== THE PROBLEM ==
Every record is to be printed exactly as written, and any picture in it is skipped.

DATA PROVIDED section start

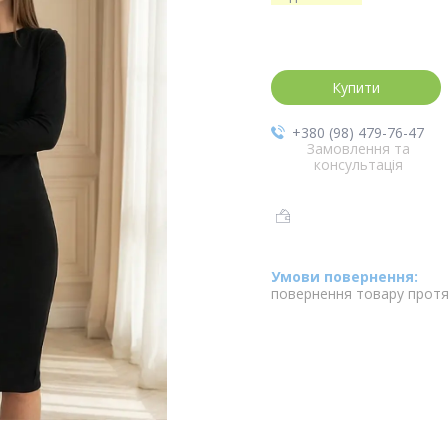
Купити
+380 (98) 479-76-47
Замовлення та
консультація
повернення товару протя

DATA PROVIDED section end

== RESPONSE TO THIS TASK ==
Купити
+380 (98) 479-76-47
Замовлення та
консультація
повернення товару протя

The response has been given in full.